## Homework Statement

I am integrating $sin(x)^3cos(x)^3$, I know the technique (I hope) and I get the right equation at the end. But if I ask wolfram alpha what the integral of the equation is and enter 0 into wolfram's answer and also enter 0 into my answer, the answers come out different.

If I change the sign of my first term to negative, the answers come out the same.

So essentially I am getting:

${(cos(x))^6\over 6} - {(cos(x))^4\over 4}$

While according to Wolfram Alpha I should be getting:

$-{(cos(x))^6\over 6} - {(cos(x))^4\over 4}$

Where am I going wrong?

## The Attempt at a Solution gb7nash
Homework Helper
Unfortunately, you can't just plug in numbers to validate your solution. As you probably know, there are an infinite number of constants you can add to have a valid indefinite integral. If you looked on wolfram, the answer it gives has different parameters inside of the cosines. If you repeatedly apply the appropriate half angle formula, it will create more constants to throw into the overall constant. I wouldn't recommend doing this.

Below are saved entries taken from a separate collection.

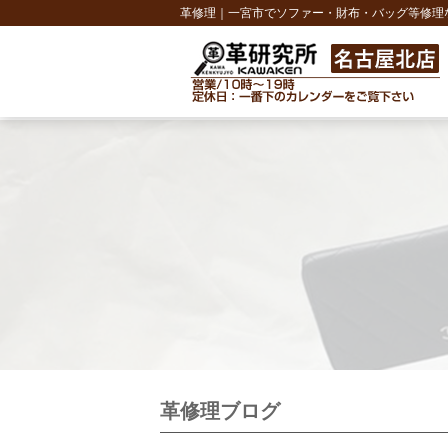
革修理｜一宮市でソファー・財布・バッグ等修理
革修理ブログ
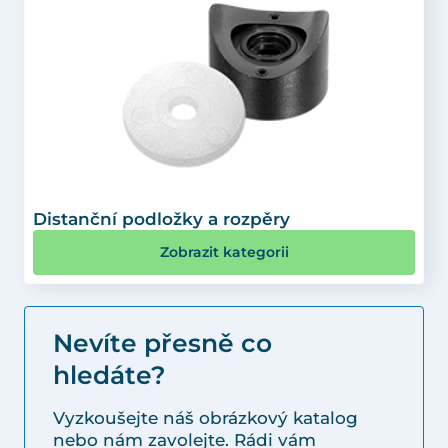
Distanční podložky a rozpěry
Zobrazit kategorii
Nevíte přesně co
hledáte?
Vyzkoušejte náš obrázkový katalog
nebo nám zavolejte. Rádi vám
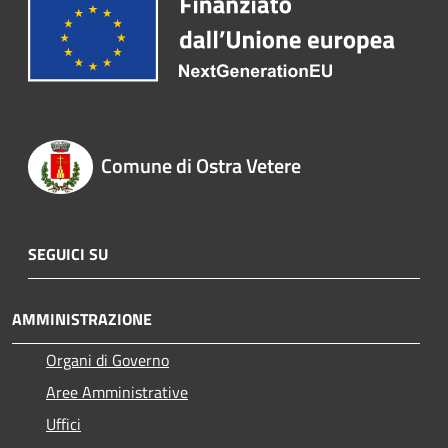
Comune di Ostra Vetere
SEGUICI SU
AMMINISTRAZIONE
Organi di Governo
Aree Amministrative
Uffici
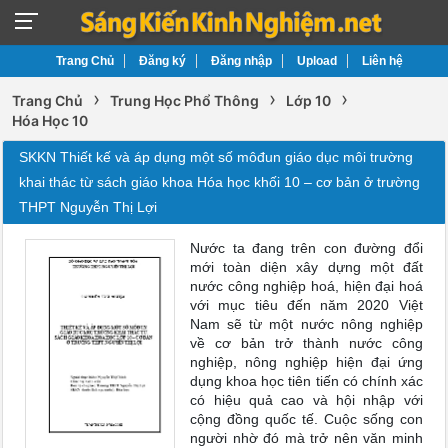
Trang Chủ
Đăng ký
Đăng nhập
Upload
Liên hệ
›
›
›
Trang Chủ
Trung Học Phổ Thông
Lớp 10
Hóa Học 10
SKKN Thiết kế và áp dụng một số môđun giáo dục môi trường
khai thác từ sách giáo khoa Hóa học khối 10 – cơ bản ở trường
THPT Nguyễn Thị Lợi
Nước ta đang trên con đường đổi
mới toàn diện xây dựng một đất
nước công nghiệp hoá, hiện đại hoá
với mục tiêu đến năm 2020 Việt
Nam sẽ từ một nước nông nghiệp
về cơ bản trở thành nước công
nghiệp, nông nghiệp hiện đại ứng
dụng khoa học tiên tiến có chính xác
có hiệu quả cao và hội nhập với
cộng đồng quốc tế. Cuộc sống con
người nhờ đó mà trở nên văn minh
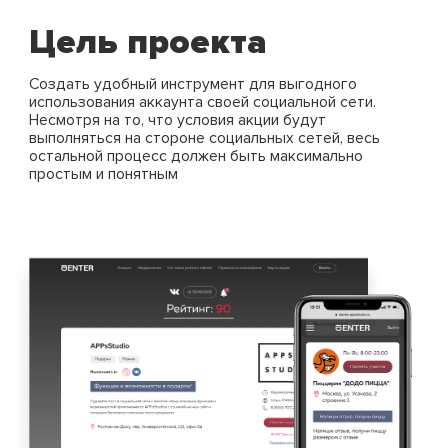
Цель проекта
Создать удобный инструмент для выгодного
использования
аккаунта своей социальной сети.
Несмотря на то, что условия
акции будут
выполняться на стороне социальных сетей,
весь
остальной процесс должен быть максимально
простым и понятным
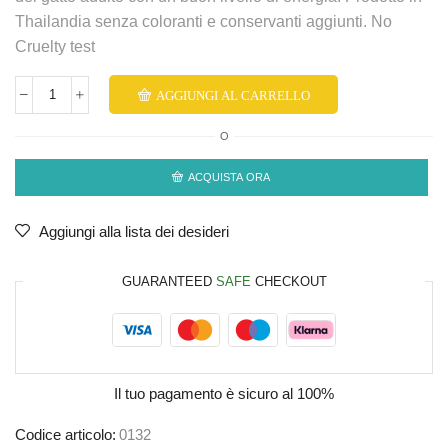
Thailandia senza coloranti e conservanti aggiunti. No
Cruelty test
AGGIUNGI AL CARRELLO
O
ACQUISTA ORA
Aggiungi alla lista dei desideri
GUARANTEED
SAFE
CHECKOUT
Il tuo pagamento è
sicuro al 100%
Codice articolo:
0132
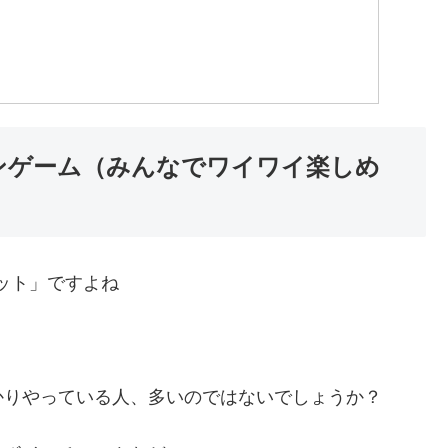
ンゲーム（みんなでワイワイ楽しめ
ット」ですよね
かりやっている人、多いのではないでしょうか？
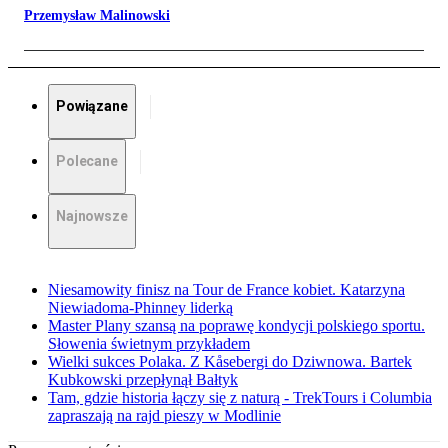
Przemysław Malinowski
Powiązane
Polecane
Najnowsze
Niesamowity finisz na Tour de France kobiet. Katarzyna
Niewiadoma-Phinney liderką
Master Plany szansą na poprawę kondycji polskiego sportu.
Słowenia świetnym przykładem
Wielki sukces Polaka. Z Kåsebergi do Dziwnowa. Bartek
Kubkowski przepłynął Bałtyk
Tam, gdzie historia łączy się z naturą - TrekTours i Columbia
zapraszają na rajd pieszy w Modlinie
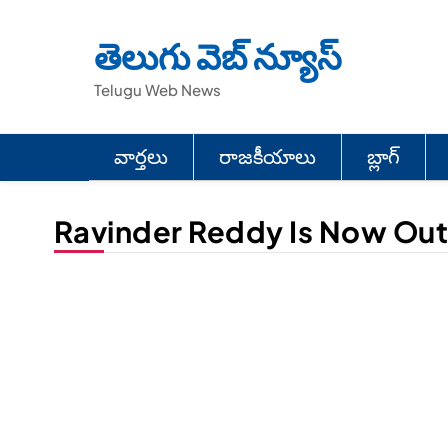
Skip
to
తెలుగు వెబ్ న్యూస్
content
Telugu Web News
వార్తలు
రాజకీయాలు
బ్లాగ్
Ravinder Reddy Is Now Out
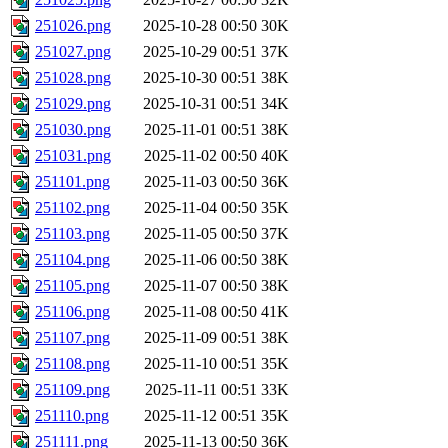
251026.png
2025-10-28 00:50
30K
251027.png
2025-10-29 00:51
37K
251028.png
2025-10-30 00:51
38K
251029.png
2025-10-31 00:51
34K
251030.png
2025-11-01 00:51
38K
251031.png
2025-11-02 00:50
40K
251101.png
2025-11-03 00:50
36K
251102.png
2025-11-04 00:50
35K
251103.png
2025-11-05 00:50
37K
251104.png
2025-11-06 00:50
38K
251105.png
2025-11-07 00:50
38K
251106.png
2025-11-08 00:50
41K
251107.png
2025-11-09 00:51
38K
251108.png
2025-11-10 00:51
35K
251109.png
2025-11-11 00:51
33K
251110.png
2025-11-12 00:51
35K
251111.png
2025-11-13 00:50
36K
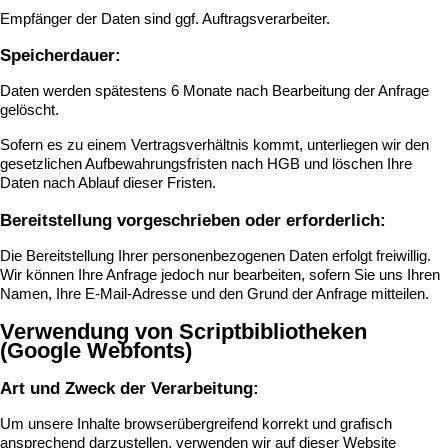
Empfänger der Daten sind ggf. Auftragsverarbeiter.
Speicherdauer:
Daten werden spätestens 6 Monate nach Bearbeitung der Anfrage
gelöscht.
Sofern es zu einem Vertragsverhältnis kommt, unterliegen wir den
gesetzlichen Aufbewahrungsfristen nach HGB und löschen Ihre
Daten nach Ablauf dieser Fristen.
Bereitstellung vorgeschrieben oder erforderlich:
Die Bereitstellung Ihrer personenbezogenen Daten erfolgt freiwillig.
Wir können Ihre Anfrage jedoch nur bearbeiten, sofern Sie uns Ihren
Namen, Ihre E-Mail-Adresse und den Grund der Anfrage mitteilen.
Verwendung von Scriptbibliotheken
(Google Webfonts)
Art und Zweck der Verarbeitung:
Um unsere Inhalte browserübergreifend korrekt und grafisch
ansprechend darzustellen, verwenden wir auf dieser Website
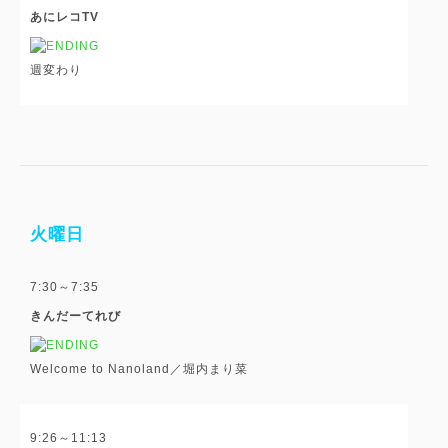
あにレコTV
週変わり
火曜日
7:30～7:35
きんだーてれび
Welcome to Nanoland／堀内まり菜
9:26～11:13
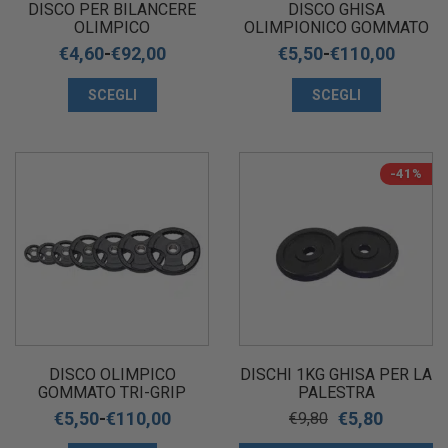
DISCO PER BILANCERE
DISCO GHISA
OLIMPICO
OLIMPIONICO GOMMATO
TRI-GRIP Ø50 MM
€
4,60
-
€
92,00
€
5,50
-
€
110,00
SCEGLI
SCEGLI
-41%
DISCO OLIMPICO
DISCHI 1KG GHISA PER LA
GOMMATO TRI-GRIP
PALESTRA
DIAMOND
€
5,50
-
€
110,00
€
5,80
€
9,80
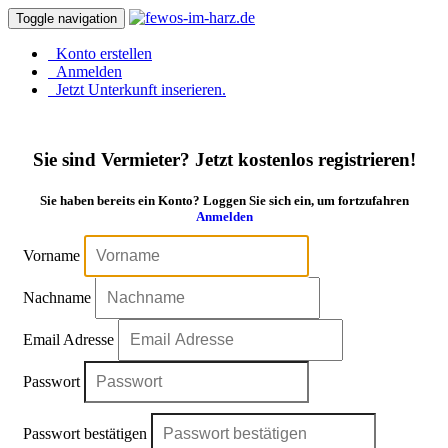
Toggle navigation
Konto erstellen
Anmelden
Jetzt Unterkunft inserieren.
Sie sind Vermieter? Jetzt kostenlos registrieren!
Sie haben bereits ein Konto? Loggen Sie sich ein, um fortzufahren
Anmelden
Vorname
Nachname
Email Adresse
Passwort
Passwort bestätigen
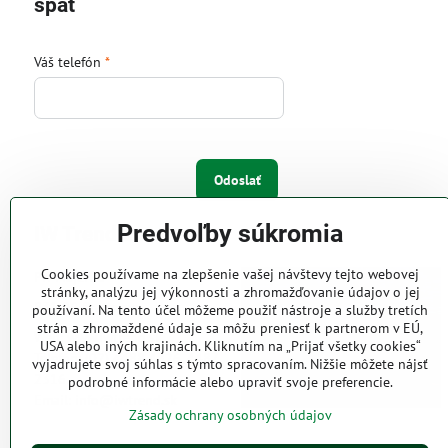
späť
Váš telefón
*
Odoslať
Predvoľby súkromia
IW Trend s.r.o.
Cookies používame na zlepšenie vašej návštevy tejto webovej
Pri Majeri 6
stránky, analýzu jej výkonnosti a zhromažďovanie údajov o jej
831 06 Bratislava
používaní. Na tento účel môžeme použiť nástroje a služby tretích
strán a zhromaždené údaje sa môžu preniesť k partnerom v EÚ,
Web: www.iwtrend.sk
USA alebo iných krajinách. Kliknutím na „Prijať všetky cookies“
Telefón: (02) 4488 4826, 4487
vyjadrujete svoj súhlas s týmto spracovaním. Nižšie môžete nájsť
2316
podrobné informácie alebo upraviť svoje preferencie.
Email: info@iwtrend.sk
Zásady ochrany osobných údajov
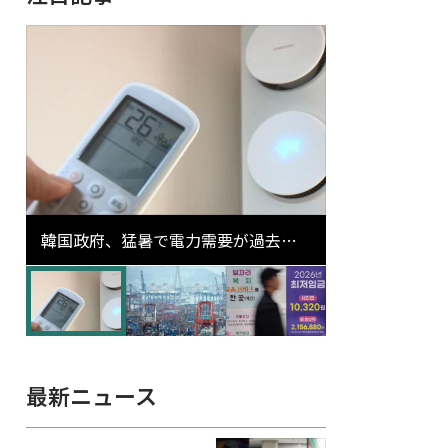
韓国政府、猛暑で電力需要が過去最
高更新の可能性に需給対応体制を点
検
最新ニュース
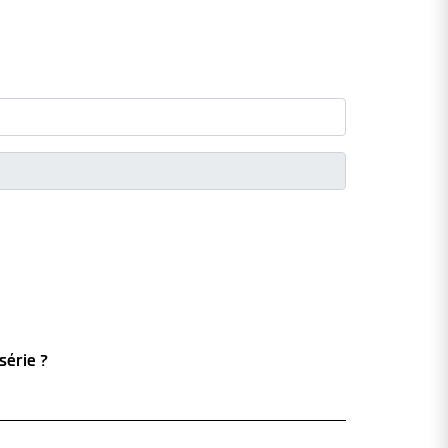
série ?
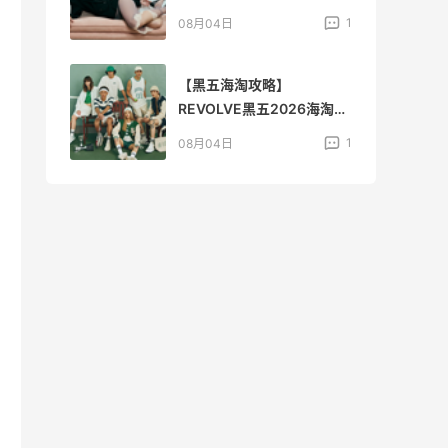
预测！
4
1
08月04日
诶
【黑五海淘攻略】
REVOLVE黑五2026海淘折
扣预测！
4
1
08月04日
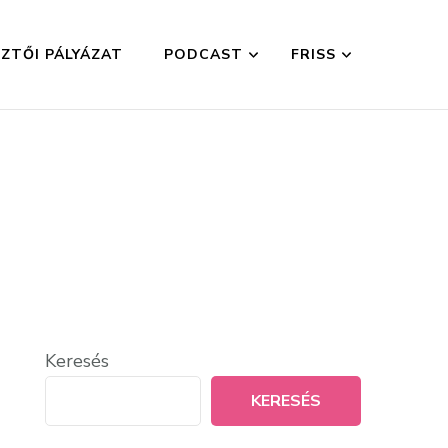
ZTŐI PÁLYÁZAT
PODCAST
FRISS
Keresés
KERESÉS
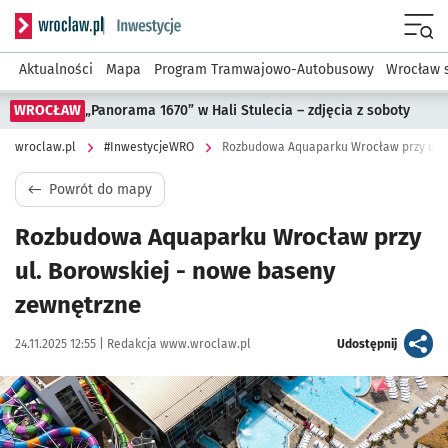
Serwis informacyjny wroclaw.pl podserwis: #InwestycjeWRO 
Menu
Aktualności
Mapa
Program Tramwajowo-Autobusowy
Wrocław 
WROCŁAW
„Panorama 1670” w Hali Stulecia – zdjęcia z soboty
wroclaw.pl
#InwestycjeWRO
Rozbudowa Aquaparku Wrocław przy ul. 
Powrót do mapy
Rozbudowa Aquaparku Wrocław przy
ul. Borowskiej - nowe baseny
zewnętrzne
Data publikacji:
Autor:
artykuł
24.11.2025 12:55 |
Redakcja www.wroclaw.pl
Udostępnij
Kliknij, aby powiększyć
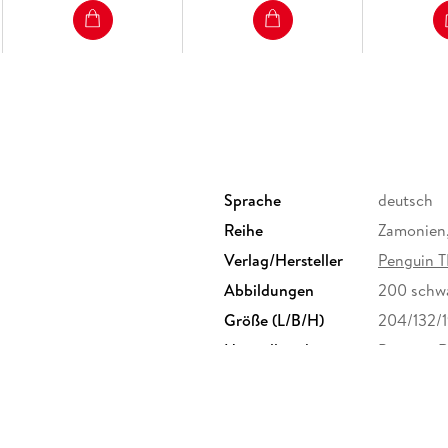
Sprache
deutsch
Reihe
Zamonien,
Verlag/Hersteller
Penguin T
Abbildungen
200 schw
Größe (L/B/H)
204/132/
Herstelleradresse
Penguin 
Straße 28
produkts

From what I've seen though, your answer looks fine.

Unfortunately, you can't just plug in numbers to validate your solution. As you probably know, there are an infinite number of constants you can add to have a valid indefinite integral. If you looked on wolfram, the answer it gives has different parameters inside of the cosines. If you repeatedly apply the appropriate half angle formula, it will create more constants to throw into the overall constant. I wouldn't recommend doing this. From what I've seen though, your answer looks fine.

Ahh... of course, I forgot the C :)

Thank you!